Dementia: Could garlic be the answer?

Researchers recently identified stark differences in levels of specific gut bacteria in people with dementia. A new study links changes in gut bacteria to dementia.

dimentiaOur bodies swarm with microscopic visitors. On our skin, in our mouths, deep in our lungs, and, of course, nestled in our digestive systems. The bacteria in the gut have long been known to assist the digestive process, but in recent years, it has become clear that they are involved in much, much more.

With bacteria now implicated in conditions as diverse as diabetes and schizophrenia, we truly are in the age of the microbiome. Recently, researchers in Japan investigated whether gut bacteria might, one day, help in the diagnosis and even treatment of dementia.

Dr. Naoki Saji, from the Center for Comprehensive Care and Research on Memory Disorders at the National Center for Geriatrics and Gerontology in Obu, Japan, led a team of scientists who found lower levels of the genus Bacteroides, which are considered “good” bacteria in patients with dimentia. Bacteroides break down toxic plant material into sugars that the human body can use. Individuals with dementia were also shown to have higher levels of the genus Ruminococcus than those without dementia.
“Although this is an observational study and we assessed a small number of patients, the odds ratio is certainly high, suggesting that gut bacteria may be a target for the prevention of dementia.” This study is not the first to link changes in gut bacteria to dementia, but scientists are still debating exactly how gut bacteria influence the brain.

According to a recent study, consuming garlic helps counteract age-related changes in gut bacteria associated with memory problems. The benefit comes from allyl sulfide, a compound in garlic known for its health benefits.

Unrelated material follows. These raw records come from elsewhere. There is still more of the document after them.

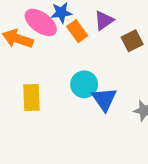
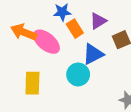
pink ellipse: (41, 22) -> (46, 42), moved
blue triangle: (104, 99) -> (93, 54), moved, turned 35

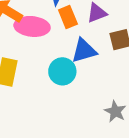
pink ellipse: (46, 42) -> (32, 26), turned -44

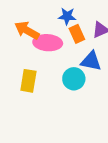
blue triangle: (84, 51) -> (91, 61), turned 30

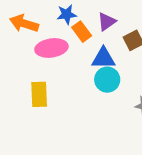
orange arrow: (27, 30) -> (24, 23), moved
cyan circle: (74, 79) -> (107, 80), moved

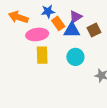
blue triangle: (103, 58) -> (72, 30), moved
yellow rectangle: (39, 94) -> (42, 55), moved

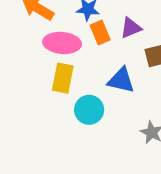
blue triangle: (72, 30) -> (121, 80), moved
cyan circle: (75, 57) -> (89, 110), moved

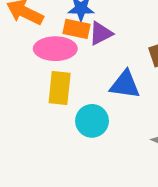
purple triangle: (131, 28) -> (101, 33), moved
orange rectangle: (100, 33) -> (77, 29), moved, turned -50

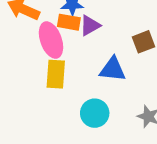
pink ellipse: (55, 49) -> (51, 40), turned 72
cyan circle: (92, 121) -> (95, 113), moved

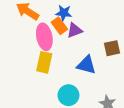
orange rectangle: (69, 22) -> (59, 26), turned 35

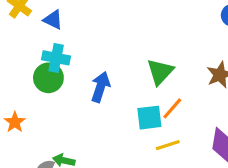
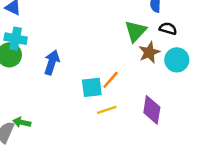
green triangle: (160, 72) -> (136, 31), moved

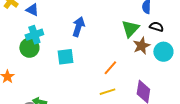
cyan cross: (16, 39) -> (34, 35), turned -30
blue arrow: (52, 62) -> (78, 27), moved
cyan square: (92, 87) -> (65, 57), moved

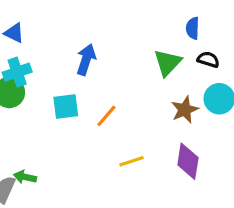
brown star: (141, 46) -> (185, 110), moved
orange line: (110, 68) -> (106, 116), moved

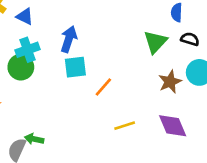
blue arrow: (86, 60) -> (69, 39), moved
cyan square: (66, 107) -> (75, 67), moved
purple diamond: (188, 161) -> (173, 126), turned -32

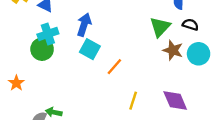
cyan square: (75, 67) -> (90, 49), turned 36
brown star: (170, 82) -> (173, 50), moved, turned -30
yellow line: (125, 126) -> (133, 101), turned -54

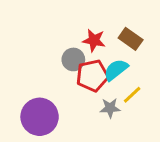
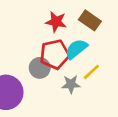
gray circle: (73, 59) -> (40, 68), moved

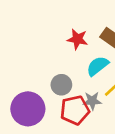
red pentagon: (55, 54) -> (75, 110), moved

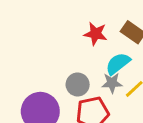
gray star: (92, 101) -> (112, 83), moved

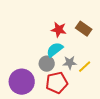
cyan semicircle: (118, 64) -> (55, 50), moved

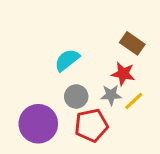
red star: (59, 30) -> (123, 74), moved
cyan semicircle: (55, 50) -> (67, 60), moved

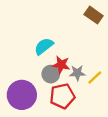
brown rectangle: (132, 43) -> (94, 15), moved
red star: (123, 74) -> (61, 65), moved

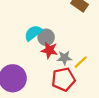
gray circle: (51, 74) -> (46, 37), moved
red pentagon: (62, 96) -> (63, 79), moved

The gut contains trillions of microorganisms collectively referred to as gut microbiota. Although many studies have shown the importance of these microorganisms in maintaining human health, less is known about health effects linked to gut microbiota changes that come with age.
“Our findings suggest that dietary administration of garlic containing allyl sulfide could help maintain healthy gut microorganisms and improve cognitive health in the elderly,” said Jyotirmaya Behera, PhD, who lead the research team with Neetu Tyagi, PhD, both from University of Louisville.

“The diversity of the gut microbiota is diminished in elderly people, a life stage when neurodegenerative diseases such as Alzheimer’s and Parkinson’s develop and memory and cognitive abilities can decline,” said Tyagi. “We want to better understand how changes in the gut microbiota relate to aging-associated cognitive decline.”

garlicFor the study, the researchers gave oral allyl sulfide to mice that were 24 months old, which correlates to people between 56 and 69 years of age. They compared these mice with 4- and 24-month-old mice not receiving the dietary allyl sulfide supplement. The researchers observed that the older mice receiving the garlic compound showed better long- and short-term memory and healthier gut bacteria than the older mice that didn’t receive the treatment. Spatial memory was also impaired in the 24-month-old mice not receiving allyl sulfide.

The researchers found that mice receiving the garlic compound exhibited higher levels of neuronal-derived natriuretic factor (NDNF) gene expression. In addition, recombinant-NDNF protein therapy in the brain restored the cognitive abilities of the older mice that did not receive the garlic compound. The researchers also found that oral allyl sulfide administration produces hydrogen sulfide gas — a messenger molecule that prevents intestinal inflammation — in the gut.

Overall, the new findings suggest that dietary allyl sulfide promotes memory consolidation by restoring gut bacteria. The researchers are continuing to conduct experiments aimed at better understanding the relationship between the gut microbiota and cognitive decline and are examining how garlic might be used as a treatment in the aging human population.